» **EXTRACTED MATERIAL**
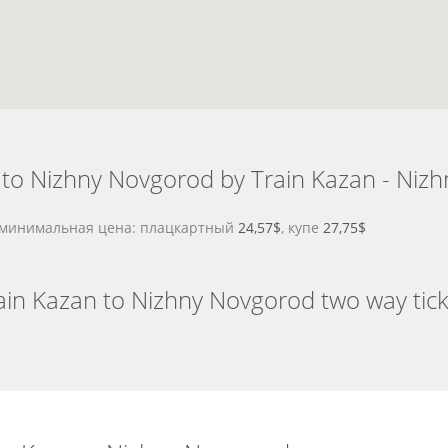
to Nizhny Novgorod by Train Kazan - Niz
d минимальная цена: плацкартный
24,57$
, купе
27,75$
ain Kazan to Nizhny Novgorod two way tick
--
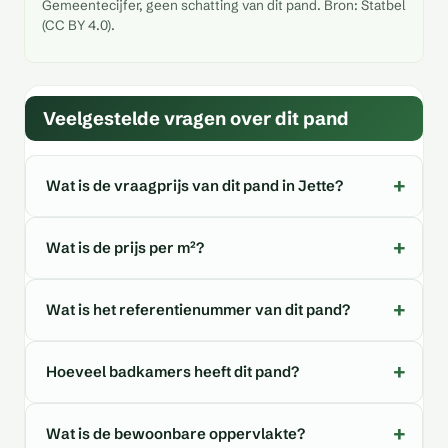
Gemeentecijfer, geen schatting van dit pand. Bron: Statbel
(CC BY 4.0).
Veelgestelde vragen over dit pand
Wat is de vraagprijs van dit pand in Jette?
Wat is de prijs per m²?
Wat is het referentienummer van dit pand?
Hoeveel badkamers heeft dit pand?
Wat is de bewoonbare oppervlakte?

» **WHAT NEEDS TO BE DONE**
Where a line of the entries above holds the word "Nizhny", return that line.

» **EXPECTED OUTPUT**
to Nizhny Novgorod by Train Kazan - Niz
ain Kazan to Nizhny Novgorod two way tick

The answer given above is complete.